Botswana retailer Choppies is set to invest P77 million in loss-making Ukwala Supermarkets in which it acquired a 75 per cent stake earlier this year. The multinational retail chain says in its latest trading update that it will invest the cash to open 12 more stores in the subsidiary over three years.
The planned capital expenditure comes as Ukwala made a net loss of P27 million in the year ended June and is projected to remain in the red in the current financial year.
“Our operations in (Kenya) will remain loss-making in full-year 2017 as we continue to build our store base and invest in operational infrastructures,” Choppies said in the report.
Choppies says Ukwala currently has eight stores. The capital expenditure will add to Choppies’ investment of over P100 million to acquire the controlling stake in the retailer where the minority 25 per cent equity is held by Export Trading Group, a Tanzanian firm.
It will spend over P14 million in the current financial year and P31 million each in the subsequent two years, with four new stores to be opened in each of the three years.
The multinational said Ukwala had revenues of P45 895 948 million in the year ended June, with the gross profit standing at P8 018 840 while the gross profit margin coming in at 17.4 per cent.
Ukwala’s average basket size was P40, indicating that the retailer is still heavily dependent on lower middle class shoppers.
The supermarket is set to introduce loyalty cards which have become a major tool for customer acquisition and retention.
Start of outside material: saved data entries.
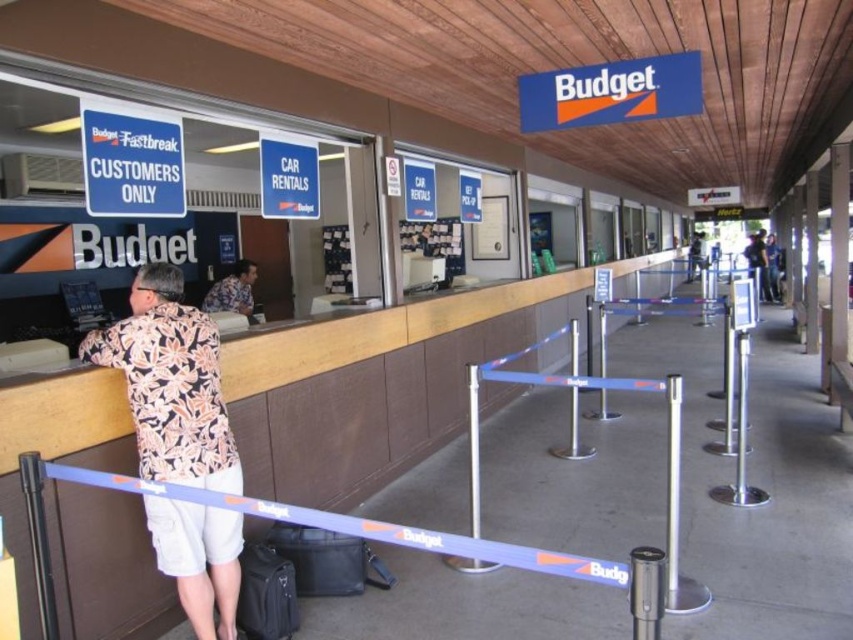 Is black fabric suitcase at lower left wider than floral shirt at center?

No, black fabric suitcase at lower left is not wider than floral shirt at center.

Between black fabric suitcase at lower left and floral shirt at center, which one is positioned higher?

floral shirt at center is above.

Between point (282, 604) and point (231, 301), which one is positioned behind?

The point (231, 301) is more distant.

Identify the location of black fabric suitcase at lower left. The width and height of the screenshot is (853, 640). (265, 595).

Does hawaiian print shirt at left have a lesser height compared to black fabric suitcase at lower left?

In fact, hawaiian print shirt at left may be taller than black fabric suitcase at lower left.

Consider the image. Which is above, hawaiian print shirt at left or black fabric suitcase at lower left?

hawaiian print shirt at left

The height and width of the screenshot is (640, 853). What are the coordinates of `hawaiian print shirt at left` in the screenshot? It's located at (170, 384).

Between black leather suitcase at lower center and black fabric suitcase at lower left, which one is positioned higher?

black leather suitcase at lower center is above.

Image resolution: width=853 pixels, height=640 pixels. Describe the element at coordinates (321, 557) in the screenshot. I see `black leather suitcase at lower center` at that location.

Locate an element on the screen. This screenshot has width=853, height=640. black leather suitcase at lower center is located at coordinates (321, 557). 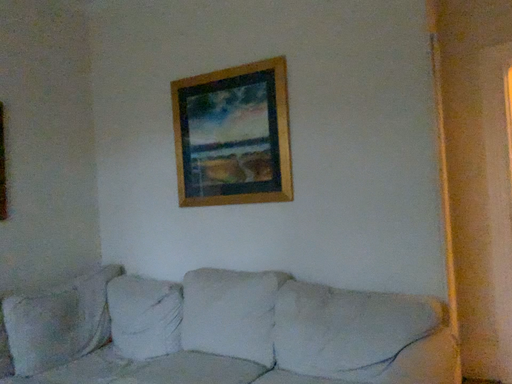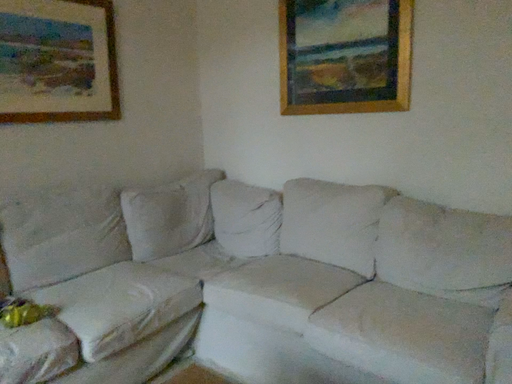 Question: How did the camera likely rotate when shooting the video?

Choices:
 (A) rotated downward
 (B) rotated upward

Answer: (A) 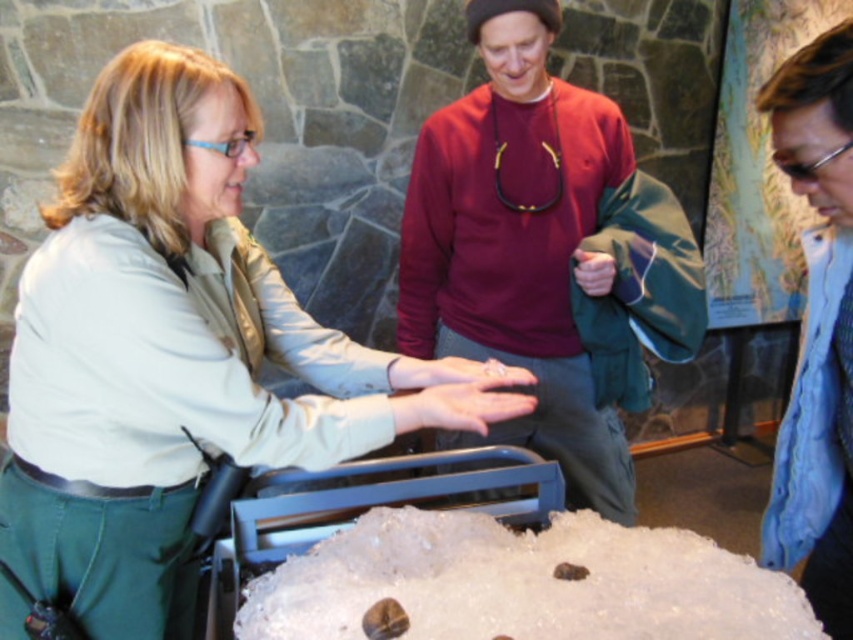 Between matte khaki shirt at center and translucent white ice at center, which one is positioned lower?

translucent white ice at center

Measure the distance between matte khaki shirt at center and camera.

matte khaki shirt at center and camera are 37.02 inches apart.

Locate an element on the screen. matte khaki shirt at center is located at coordinates (173, 353).

Who is more forward, (35, 557) or (509, 200)?

Point (35, 557) is in front.

Which is behind, point (178, 556) or point (451, 292)?

Positioned behind is point (451, 292).

Locate an element on the screen. The image size is (853, 640). matte khaki shirt at center is located at coordinates (173, 353).

Can you confirm if translucent white ice at center is positioned above blue textured scarf at lower right?

Incorrect, translucent white ice at center is not positioned above blue textured scarf at lower right.

Can you confirm if translucent white ice at center is taller than blue textured scarf at lower right?

No.

Find the location of a particular element. translucent white ice at center is located at coordinates (523, 582). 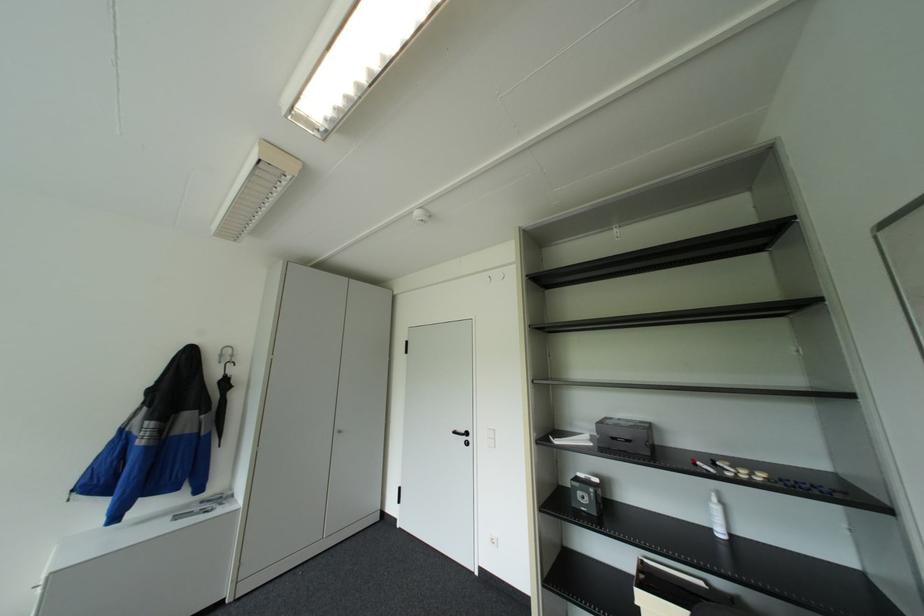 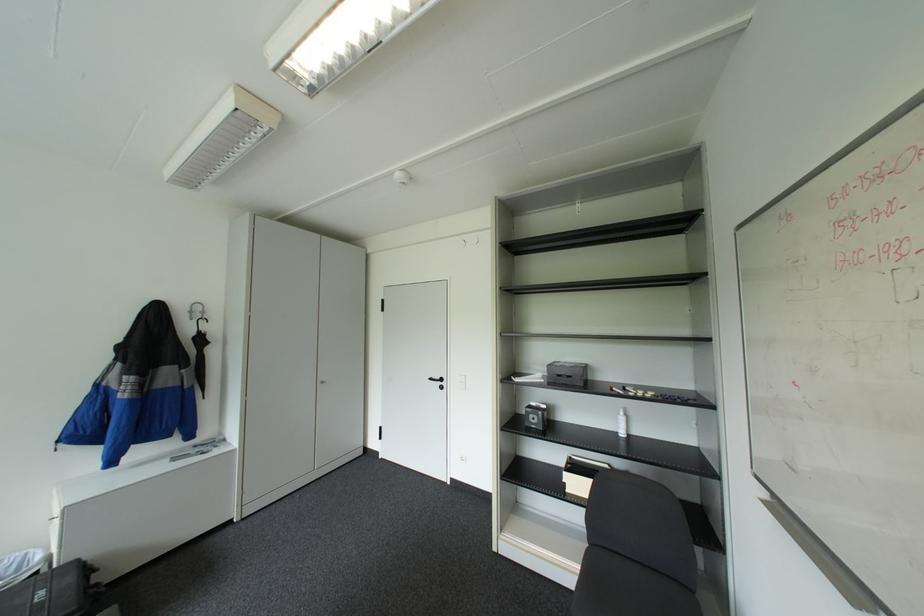 In the second image, find the point that corresponds to (x=591, y=496) in the first image.

(541, 416) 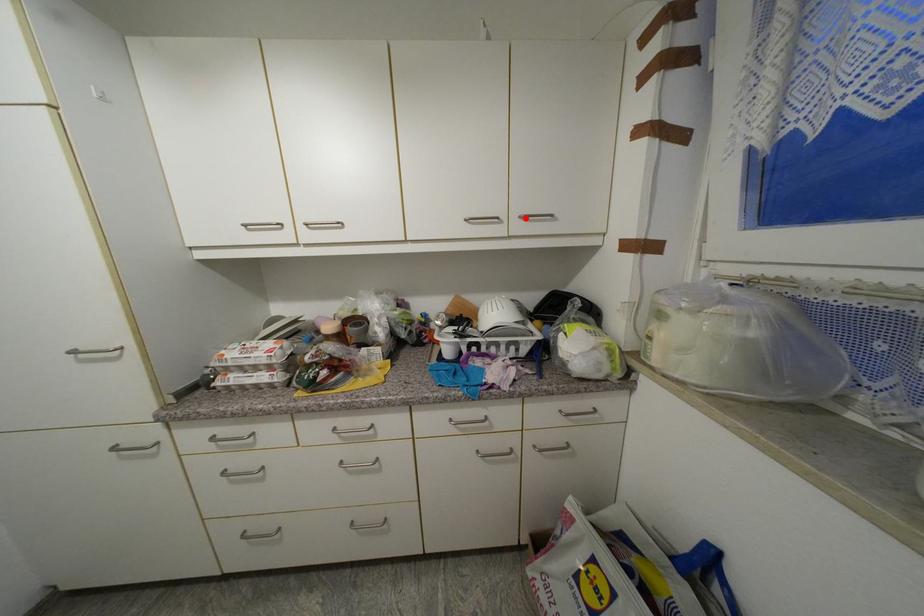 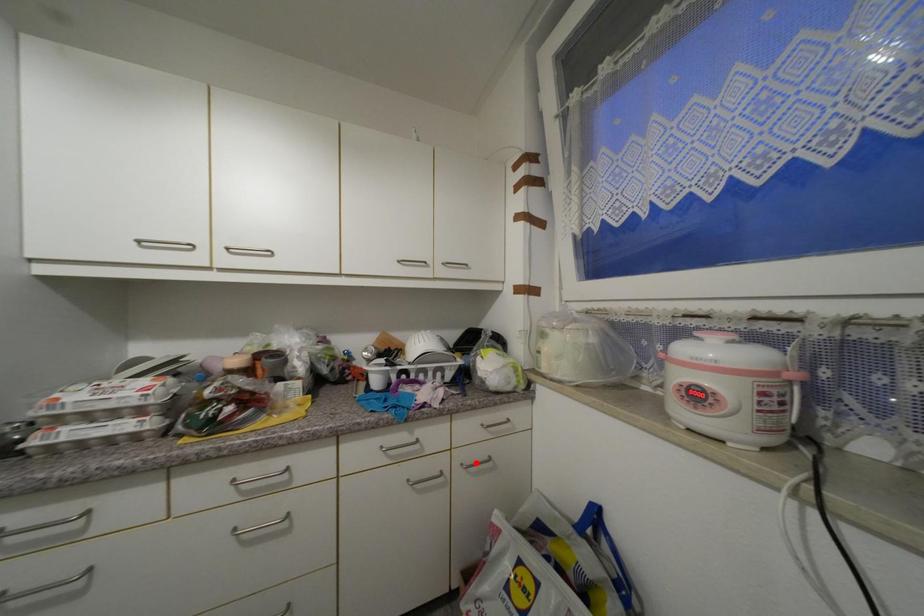 From the picture: I am providing you with two images of the same scene from different viewpoints. A red point is marked on the first image and another point is marked on the second image. Are the points marked in image1 and image2 representing the same 3D position?

No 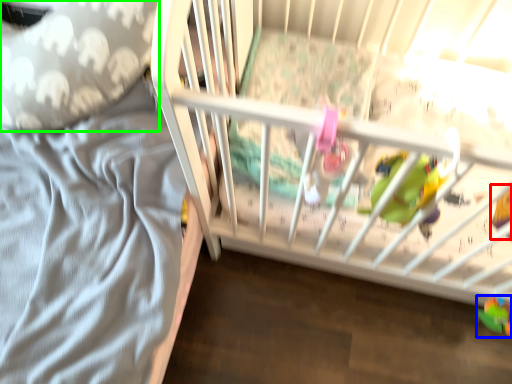 Question: Which is farther away from toy (highlighted by a red box)? toy (highlighted by a blue box) or throw pillow (highlighted by a green box)?

Choices:
 (A) toy
 (B) throw pillow

Answer: (B) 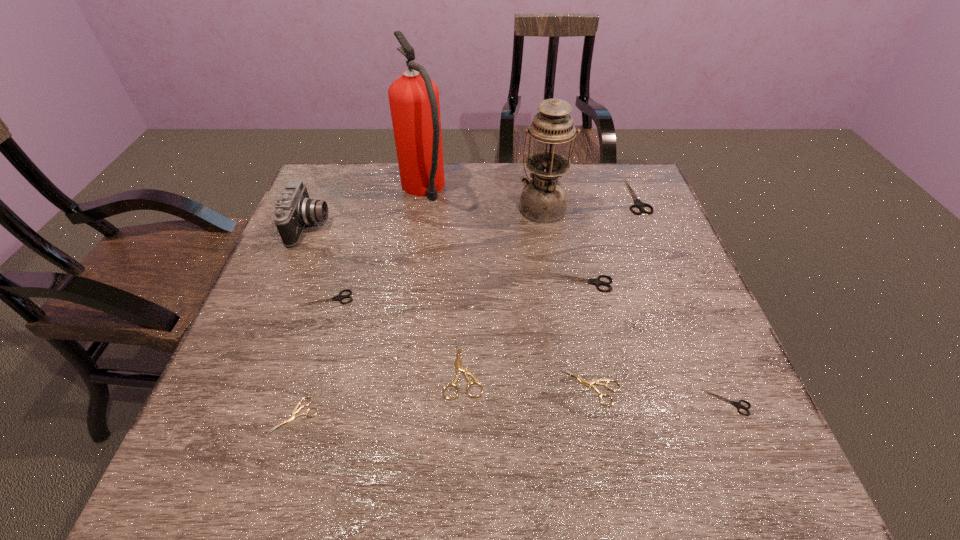 This screenshot has width=960, height=540. I want to click on free space located 0.120m on the front of the leftmost black shears, so click(311, 348).

You are a GUI agent. You are given a task and a screenshot of the screen. Output one action in this format:
    pyautogui.click(x=<x>, y=<y>)
    Task: Click on the vacant space located 0.140m on the left of the biggest beige shears
    
    Given the screenshot: What is the action you would take?
    pyautogui.click(x=377, y=367)

The image size is (960, 540). I want to click on vacant region located on the right of the second biggest beige shears, so click(695, 387).

Image resolution: width=960 pixels, height=540 pixels. What are the coordinates of `free space located on the left of the smallest black shears` in the screenshot? It's located at (587, 402).

Image resolution: width=960 pixels, height=540 pixels. I want to click on free region located on the back of the smallest beige shears, so click(x=336, y=282).

Identify the location of fire extinguisher at the far edge. (414, 102).

This screenshot has height=540, width=960. Identify the location of oil lamp that is positioned at the far edge. (543, 199).

I want to click on camera situated at the far edge, so pyautogui.click(x=294, y=209).

Where is `shears that is at the far edge`? shears that is at the far edge is located at coordinates (639, 204).

The height and width of the screenshot is (540, 960). Find the location of `camera at the left edge`. camera at the left edge is located at coordinates (294, 209). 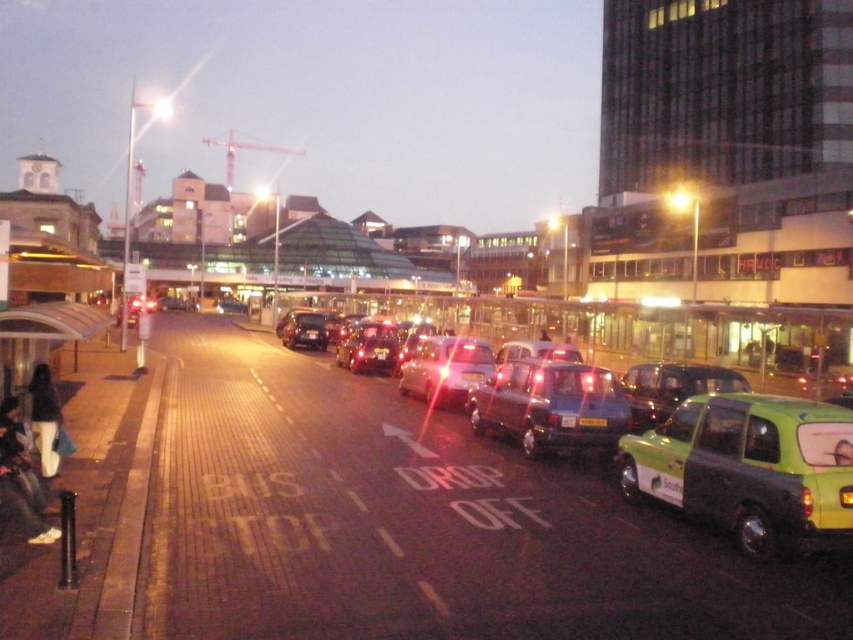 Does green matte taxi at right come in front of metallic green taxi at center?

Yes.

Between green matte taxi at right and metallic green taxi at center, which one has less height?

Standing shorter between the two is metallic green taxi at center.

Is point (676, 435) closer to camera compared to point (462, 360)?

Yes.

I want to click on green matte taxi at right, so click(x=750, y=468).

Does green matte taxi at right have a smaller size compared to green matte taxi at center?

Indeed, green matte taxi at right has a smaller size compared to green matte taxi at center.

You are a GUI agent. You are given a task and a screenshot of the screen. Output one action in this format:
    pyautogui.click(x=<x>, y=<y>)
    Task: Click on the green matte taxi at right
    Image resolution: width=853 pixels, height=640 pixels.
    Given the screenshot: What is the action you would take?
    pyautogui.click(x=750, y=468)

Image resolution: width=853 pixels, height=640 pixels. I want to click on green matte taxi at right, so click(x=750, y=468).

Does metallic gray taxi at center appear over metallic green taxi at center?

Indeed, metallic gray taxi at center is positioned over metallic green taxi at center.

Between point (635, 352) and point (442, 339), which one is positioned in front?

Point (442, 339)

What are the coordinates of `metallic gray taxi at center` in the screenshot? It's located at (737, 413). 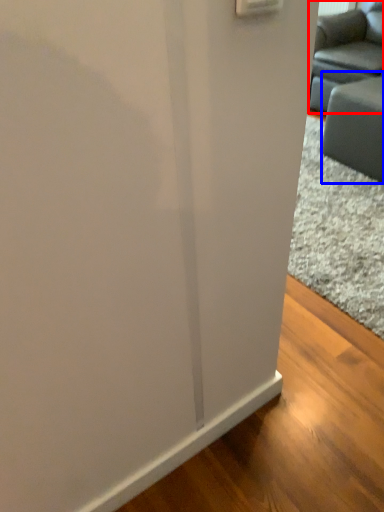 Question: Which object appears closest to the camera in this image, studio couch (highlighted by a red box) or furniture (highlighted by a blue box)?

Choices:
 (A) studio couch
 (B) furniture

Answer: (B) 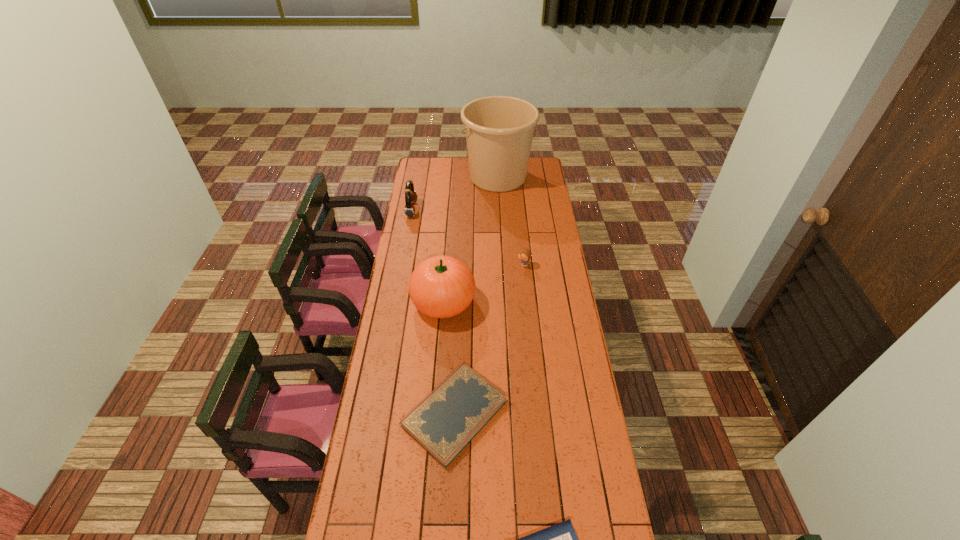 The width and height of the screenshot is (960, 540). I want to click on free space that is in between the fifth tallest object and the fourth tallest object, so click(x=490, y=339).

The height and width of the screenshot is (540, 960). In order to click on blank region between the fourth farthest object and the headset in this screenshot , I will do `click(427, 255)`.

Find the location of `free space between the farthest object and the duck`. free space between the farthest object and the duck is located at coordinates (511, 221).

Locate an element on the screen. vacant area that lies between the fourth farthest object and the fourth nearest object is located at coordinates (483, 283).

Point out which object is positioned as the nearest to the fourth farthest object. Please provide its 2D coordinates. Your answer should be formatted as a tuple, i.e. [(x, y)], where the tuple contains the x and y coordinates of a point satisfying the conditions above.

[(443, 423)]

Identify which object is the fourth closest to the bucket. Please provide its 2D coordinates. Your answer should be formatted as a tuple, i.e. [(x, y)], where the tuple contains the x and y coordinates of a point satisfying the conditions above.

[(443, 423)]

At what (x,y) coordinates should I click in order to perform the action: click on free region that satisfies the following two spatial constraints: 1. on the back side of the second tallest object; 2. on the ear cup of the third tallest object. Please return your answer as a coordinate pair (x, y). The image size is (960, 540). Looking at the image, I should click on (450, 210).

Locate an element on the screen. vacant space that satisfies the following two spatial constraints: 1. on the back side of the pumpkin; 2. on the ear cup of the second farthest object is located at coordinates (450, 210).

Image resolution: width=960 pixels, height=540 pixels. In order to click on vacant space that satisfies the following two spatial constraints: 1. on the front-facing side of the third farthest object; 2. on the front side of the pumpkin in this screenshot , I will do (x=527, y=301). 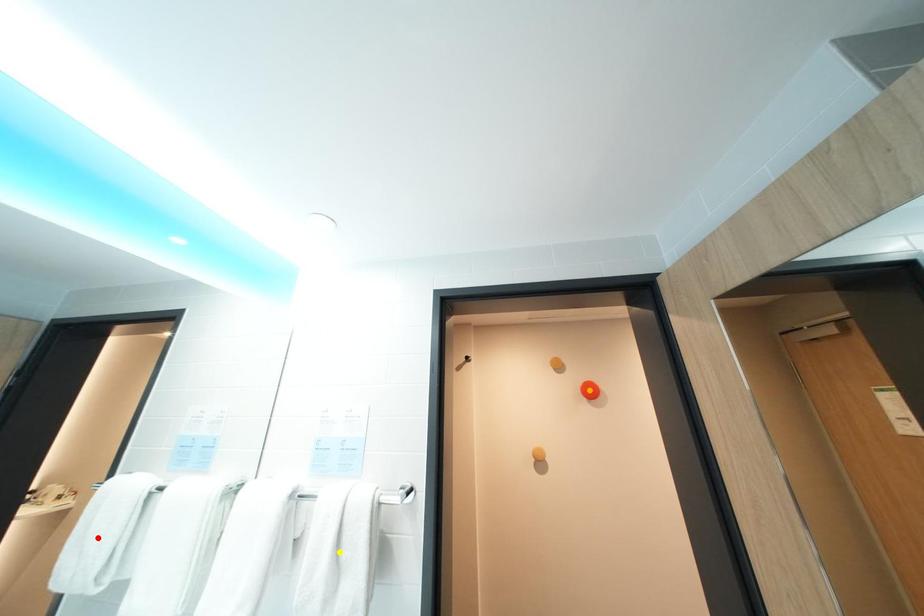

The new branches will significantly expand the supermarket’s current total retail space of 14,199 square metres.
Ukwala closed the review period with 566 employees and a warehousing space of 3,448 square metres.
The Ukwala buyout made Choppies the first international retailer to buy into the Kenyan chain, with the Johannesburg Stock Exchange-listed firm saying it was attracted to the market by projections of strong economic growth and low penetration in the formal retail sector.